_What the exercise asks_
Leave out every line before the one that contains "ierre-Yves Martin, Mathias Leboeuf". Please restate that line and the rest of the data word for word, through the end.

_Input records_
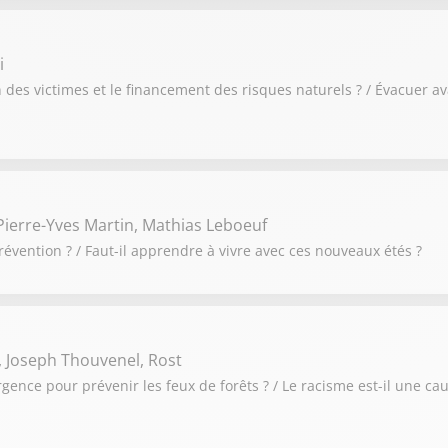
i
des victimes et le financement des risques naturels ? / Évacuer av
ierre-Yves Martin, Mathias Leboeuf
révention ? / Faut-il apprendre à vivre avec ces nouveaux étés ?
, Joseph Thouvenel, Rost
urgence pour prévenir les feux de forêts ? / Le racisme est-il une ca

_Solution for this problem_
ierre-Yves Martin, Mathias Leboeuf
révention ? / Faut-il apprendre à vivre avec ces nouveaux étés ?
, Joseph Thouvenel, Rost
urgence pour prévenir les feux de forêts ? / Le racisme est-il une ca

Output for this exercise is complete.